Looking at average and peak isn't enough. You need to know what the machine was doing 99%, 95%, 75% of the time and you need to be able to base thresholds on that. At ITRS, we build a detailed understanding of server activity at very fine-grained data levels.
The first chart below shows a time series for an instance running for six months. The bottom chart shows a 6-month statistical summary expressed as a 'boxplot', which the variance of this metric over the modelling time period. You can quickly see from this that for 95% of the past six months this machine has been at 25% utilisation or lower.
On the bottom right, you can also see the daily boxplot statistical summaries. These levels of summary are available for configurable periods of time, giving you the control to base idle time analysis on business-critical time frames, ignoring overnight quiet times or weekends.
You need full configurability over the definition of 'idle'. Only with the full picture of utilisation across multiple metrics and enough configuration levers to pull to categorise thresholds will you be able to get a complete picture of what machines can be classed as 'idle'.
You know your applications better than anyone, so you know which of those should have their idle times based on peak, which can be based on the 99th or 95th percentiles, and which could be safely based on average. That means that when the system determines a machine is idle, low or high activity, you can be confident that’s the case.
At ITRS, we provide this detailed 'demand profile' of activity for every machine that has been running, even if it is now terminated.
See the big picture
We present this in a number of ways, but one of the more visual approaches is the use of what we call 'the Timeburst'. This gives you a unique visualisation showing every instance over a three-month window, their levels of activity and the costs associated with running them at that point in time.

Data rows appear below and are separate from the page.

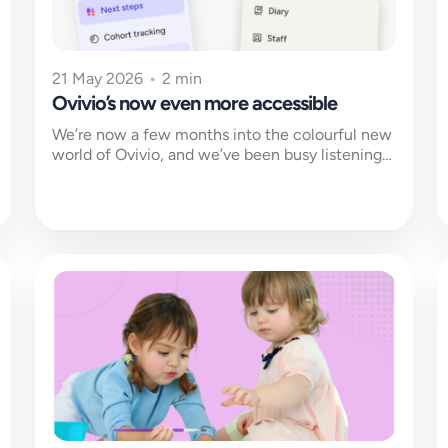
21 May 2026
•
2 min
Ovivio’s now even more accessible
We’re now a few months into the colourful new
world of Ovivio, and we’ve been busy listening
to feedback and...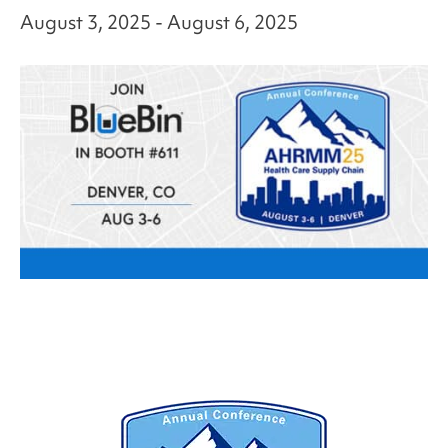
August 3, 2025
-
August 6, 2025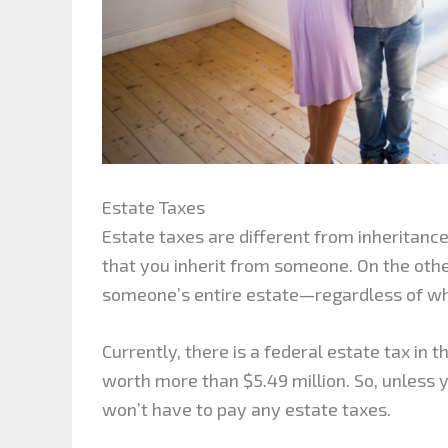
Estate Taxes
Estate taxes are different from inheritance
that you inherit from someone. On the othe
someone’s entire estate—regardless of who 
Currently, there is a federal estate tax in 
worth more than $5.49 million. So, unless 
won’t have to pay any estate taxes.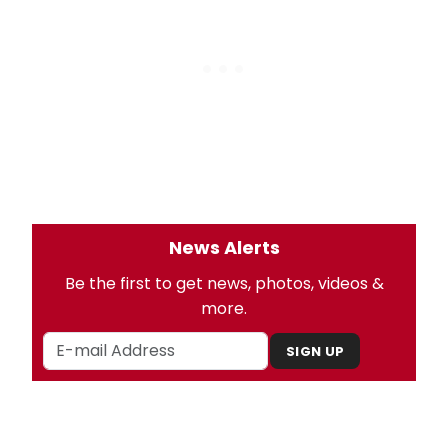
News Alerts
Be the first to get news, photos, videos &
more.
SIGN UP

The left-hand side categorises each of your instances in a configurable way. In this example, we've categorised it by 'State' (i.e., if the machine is running or has been terminated or stopped) and 'Activity' -that is how active that machine is during its run time.
The main part of the visualisation is a heatmap showing all instance activity over a period of time, in this case, four weeks. There are around 10,000 instances shown here. It even shows you those machines that have been terminated or stopped. Using the sliding colour scale, you can see below the heatmap, those areas of blue are times of very low levels of CPU activity. The areas that are shown in black indicate those times when instances were not running and, as a result, not incurring any on-demand costs.

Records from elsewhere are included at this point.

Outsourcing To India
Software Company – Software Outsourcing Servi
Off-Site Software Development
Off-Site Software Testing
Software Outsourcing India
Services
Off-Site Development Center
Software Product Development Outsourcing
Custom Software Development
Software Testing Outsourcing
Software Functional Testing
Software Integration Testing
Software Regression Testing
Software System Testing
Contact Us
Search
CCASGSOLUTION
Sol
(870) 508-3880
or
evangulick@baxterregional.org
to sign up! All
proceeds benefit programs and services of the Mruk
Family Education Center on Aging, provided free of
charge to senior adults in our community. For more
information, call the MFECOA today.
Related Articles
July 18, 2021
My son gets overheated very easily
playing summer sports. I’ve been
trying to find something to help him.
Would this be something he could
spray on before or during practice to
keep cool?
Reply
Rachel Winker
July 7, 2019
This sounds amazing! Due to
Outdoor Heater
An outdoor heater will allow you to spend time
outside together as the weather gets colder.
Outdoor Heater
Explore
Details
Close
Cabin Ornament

The chart along the top shows the count of machines running at any point in time and the costs of those running machines. From this picture, you can quickly see a relatively reliable weekly pattern of activity. You can see half of the machines shown being turned off at the weekend. In the heatmap, I can also see peaks of activity for short periods at the weekend and lots of low levels of activity. Lots of idle time.
You can focus purely on the machines that are currently running but are categorised as 'idle' based on what has been configured as your definition of idle. You can see below that the ‘Timeburst’ visualisation automatically groups all 'idle' machines together into a single category.
There are a few interesting things to see here. Firstly, some machines are marked as 'idle' even though they have regular short periods of high activity. The reason for this is that the definition of idle has been set to include any machine that spends at least 95% of its run-time at less than 5% CPU. I could make this more sensitive by using a 99th percentile. In this example, there are 509 machines that meet this classification of 'idle'. They are all long running machines, some of which are stopped over the weekend but spend the rest of the week idle. It's estimated that switching these machines off could yield savings of up to $83,000 on on-demand costs.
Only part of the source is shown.